Excuse me, but do you think you could move your bag so someone could sit in that seat?

And the lady of the pair said

No, I’m actually saving this seat for someone.

So I smiled and said

Yeah, that’s great, except that certain someone isn’t here yet and we are well into the first half of the game and there are other people who are actually here now and would like to sit.

She stared at me. I stared at her. She moved her bag. Therefore I won. I almost always win staring contests. Her friend, by the way, didn’t arrive for over an hour. So this lady and her companion were actually going to sit at the bar as person after person asked if they could sit and they would respond

Nah, my friend is coming.

Only their friend was not really coming. Not right then, anyway. And the two people sitting at the bar only had one drink each. And then they drank seltzer! And didn’t tip on it. (Which, if I’m being honest, might have had something to do with the fact that I had told her she couldn’t save a seat for her incredibly tardy friend.) So that’s another thing. Don’t occupy a seat at the bar for like 4 hours and only drink seltzer! I mean, whatever, occupy the seat, but do like my friend Cherie does when she drinks seltzer and tip on your soda! Don’t be that guy at the coffee shop who occupies a table for like 5 hours and drinks one cup of coffee. No one likes that guy. That guy is a dick.

And here’s another thing. No one likes to be all packed in like sardines at a bar. I understand that. That is why I don’t hang out in busy bars. I work in them; I do not hang out in them. Busy bars are awful when you don’t have a giant slab of wood protecting you from the masses. And even when you do have that lab of wood they sometimes suck.
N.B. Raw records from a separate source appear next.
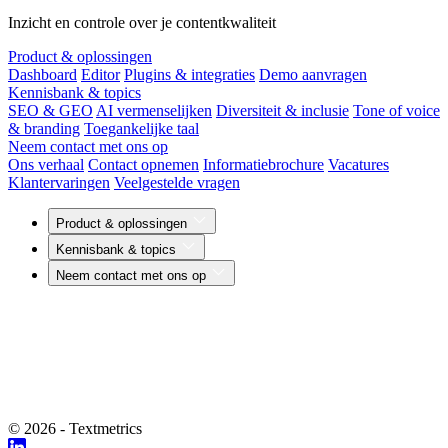
Inzicht en controle over je contentkwaliteit
Product & oplossingen
Dashboard
Editor
Plugins & integraties
Demo aanvragen
Kennisbank & topics
SEO & GEO
AI vermenselijken
Diversiteit & inclusie
Tone of voice
& branding
Toegankelijke taal
Neem contact met ons op
Ons verhaal
Contact opnemen
Informatiebrochure
Vacatures
Klantervaringen
Veelgestelde vragen
Product & oplossingen
Kennisbank & topics
Neem contact met ons op
© 2026 - Textmetrics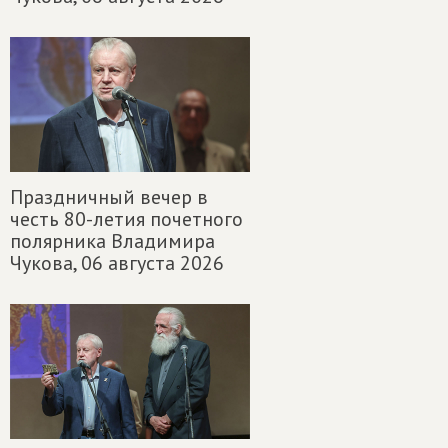
Праздничный вечер в
честь 80-летия почетного
полярника Владимира
Чукова,
06 августа 2026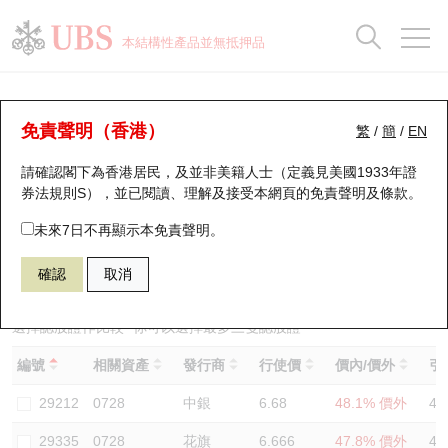
正股資料及市場統計
認股證分析儀
牛熊證分析儀
輪證市場統計
港股通資金流
瑞銀輪證教室
認股證
牛熊證
本結構性產品並無抵押品
認股證搜尋
表現
圖搜牛熊
表現
十大成交
港股通資金流
十大成交
瑞銀輪證教室
認股證分析儀
瑞銀認股證一覽
街貨統計
街貨統計
十大升幅/跌幅
正股分析儀
持股比重
每月輪證大市專題
牛熊全景快搜
免責聲明（香港）
繁
/
簡
/
EN
表現
街貨統計
比較
請確認閣下為香港居民，及並非美籍人士（定義見美國1933年證
新發行瑞銀認股證
比較
牛熊證搜尋
比較
十大認股證成交分佈
二十大活躍股份
顯示所有持股比重
輪證專欄
券法規則S），並已閱讀、理解及接受本網頁的
免責聲明及條款
。
即將到期認股證
牛熊證街貨分佈圖
十天股證佔大市成交
恒指成份股
講座及教育短片
13728 瑞銀
認購
未來7日不再顯示本免責聲明。
0728 中國電信
確認
取消
認股證到期結算價查詢
正股牛熊證列表
資金流
國指成份股
認股證投資者教育
認股證分析儀
新發行瑞銀牛熊證
街貨統計
科指成份股
牛熊證投資者教育
選擇認股證作比較
*你可以選擇最多
三
隻認股證
編號
相關資產
發行商
行使價
價內/價外
引
認股證速算機
已收回牛熊證剩餘價值
三十大平均引伸波幅
相關資產沽空
認股證牛熊證常問問題
29212
0728
中銀
6.68
48.1% 價外
47
引伸波幅比較圖
即將到期牛熊證
業績及經濟日曆
29335
0728
花旗
6.666
47.8% 價外
46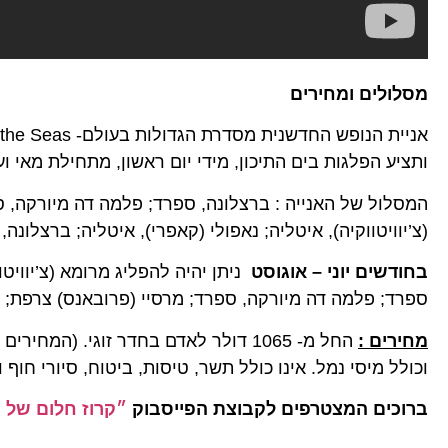
מסלולים ומחירים
ותציע הפלגות בים התיכון, מידי יום ראשון, מתחילת מאי ועד 
המסלול של האנייה : ברצלונה, ספרד; פלמה דה מיורקה, ספ
(צ’יוויטווקיה), איטליה; נאפולי (קאפרי), איטליה; ברצלונה,
בחודשים יוני – אוגוסט
ניתן יהיה להפליג מרומא (צ’יוויטוו
ספרד; פלמה דה מיורקה, ספרד; מרסיי (פרובאנס) צרפת; לה 
מחירים :
החל מ- 1065 דולר לאדם בחדר זוגי. (
וכולל מיסי נמל. אינו כולל תשר, טיסות, ביטוח, סיורי חוף ו
ברוכים המצטרפים לקבוצת הפייסבוק
״קרוז חלום של 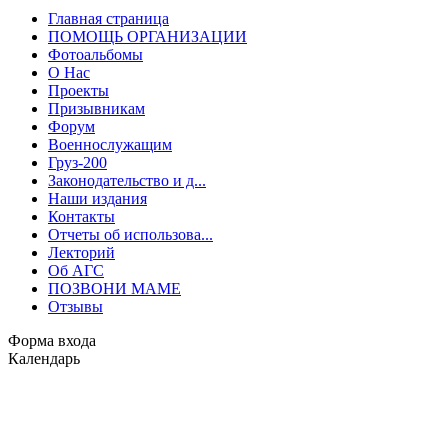
Главная страница
ПОМОЩЬ ОРГАНИЗАЦИИ
Фотоальбомы
О Нас
Проекты
Призывникам
Форум
Военнослужащим
Груз-200
Законодательство и д...
Наши издания
Контакты
Отчеты об использова...
Лекторий
Об АГС
ПОЗВОНИ МАМЕ
Отзывы
Форма входа
Календарь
And so I understand the desire that some people have to make a space around them by saving a seat with their backpack for no reason whatsoever other than to keep someone else from elbowing them. But the thing is, that’s rude. It is rude to other people who are stuck standing so your backpack can take a load off, and it’s rude to me who wants to make money off the seat your backpack is occupying. So unless you want to pay rent on two stools by tipping me double on every drink you have, put your bag on the floor or on one of the hooks conveniently located under the bar for just such an occasion. Or! Be one of those people who travels with their own hook! I always admire the foresight of those people.

So yeah, I don’t know, guys. I guess it all comes down to respect. Respect the fact that the bar only exists if people buy things, and your missing friend and your backpack do not buy things. Respect the fact that under the current system I can only survive if you tip me and, again, your missing friend and your backpack don’t tip me. And respect the fact that you are not, in fact, the only person in the universe. There are other people here, too. People who aren’t missing or an inanimate object that you use as a means of conveyance. Other people who want to go out, have fun, drink drinks, watch games and, yes, even sit down on a bar stool. So please, let them sit.